Learning How Science Is Actually Done

By design, students gain the skills to investigate life

Published:
March 13, 2017

Bio 150 is not your humdrum beginning biology course. Known formally as Biology 150 Introduction to Biological Inquiry, it is a headlong dive into the ways of science.

The course’s semester-ending poster session is more like a house party than a toilsome trudge up a mountain of facts. It’s a loud and lively exchange among students suddenly awakened to a universe of questions. It’s where students learn to talk to each other — as scientists.

A workshop-style class with no textbooks, Bio 150 kicks off with reviews of scientific literature and key lectures. During the next six weeks, laboratory assistants help students get familiar with lab materials, lab protocol, and the essentials of experimental design.

Then the real fun starts. Students formulate questions, propose their own research projects, design their own experiments, and interpret and report the results.

Springboard for Ideas

“Projects have to be based on what’s in the primary literature,” says Liz Queathem, senior lecturer in biology and professor of the Bio 150 section on animal locomotion. “Students read papers that scientists have published in professional journals, and then they try to use those as a springboard for ideas to explore in their own research.”

Queathem says students are encouraged to generate new knowledge. “If students find a paper that is really interesting to them, I try to get them to think of some twist on it that would be different enough to justify doing it, as if they were writing an actual grant proposal,” Queathem says.

It all comes together at the poster session in Noyce Science Center, where teams from the semester’s four course sections present their methods and findings to each other. Even former Bio 150 students show up to review the projects.

Designing a Project

Rachel Sutter ’20 and her team got interested in the trend of barefoot running and what happens to the whole body when people encounter various types of hard surfaces.

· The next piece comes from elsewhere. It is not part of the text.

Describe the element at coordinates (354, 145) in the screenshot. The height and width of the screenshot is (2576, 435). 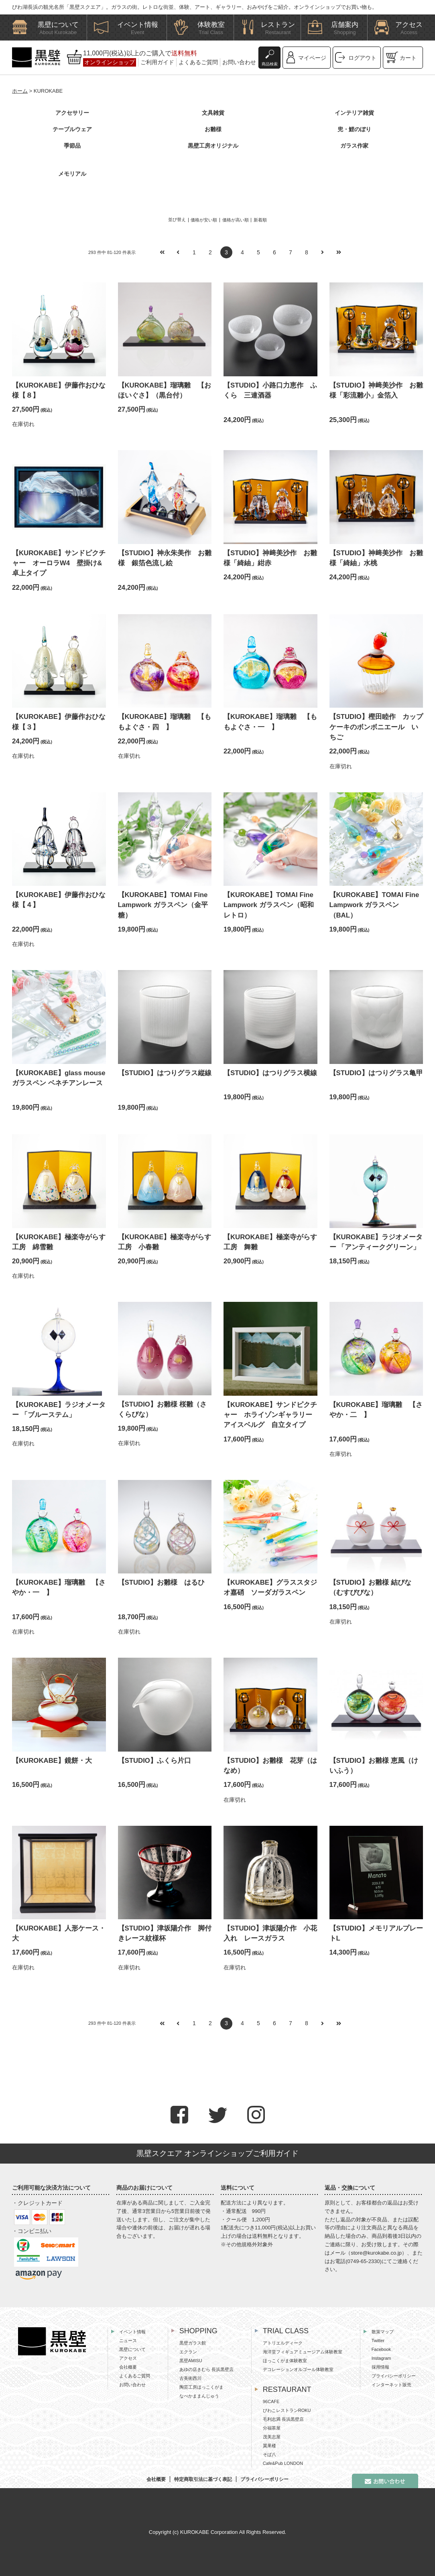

“People think it’s healthier to run without shoes than with shoes, and there is some debate on that,” Sutter says during the poster session. “We found a study that correlated [foot] pain with increased injury to other parts of the body, because you change the way that you’re moving to try to compensate for the pain in the feet.”

Sutter and her research partners designed a project titled “Effects of Surface Substrate on Human Kinematics” to study human subjects both running and walking on a gravel surface versus hard tile. They captured image sequences of their subjects from various sides and used computer software to measure the joint angles.

“Generally we found that on gravel the maximum angles were significantly smaller,” Sutter says. “Also, shoulder angles were much greater on gravel because the gait response was generally to drop the shoulders up and out. The differences were profound in running, but there were still some differences in walking.”

Bottom line, Sutter says, “Your gait does indeed change, and people need to be aware of it if they want to run barefoot on surfaces that aren’t necessarily nice like a track.”

How Science Is Done

Sutter says she enjoyed her first experience with college biology. “I liked the class,” she says. “We did a lot of different stuff. It was really fun to actually do research instead of just hear about it.”

Elsewhere at the Bio 150 poster session the Noyce atrium is abuzz with talk of research on everything from the sex life of plants to how nerve cells communicate. Amid the din of student voices Queathem says, “This is how science is done. It’s how actual biologists do biology.

“And that’s the point — to teach students the skills instead of having them memorize a bunch of facts.”

Rachel Sutter ’20 is a first year student from Fort Wayne, Indiana.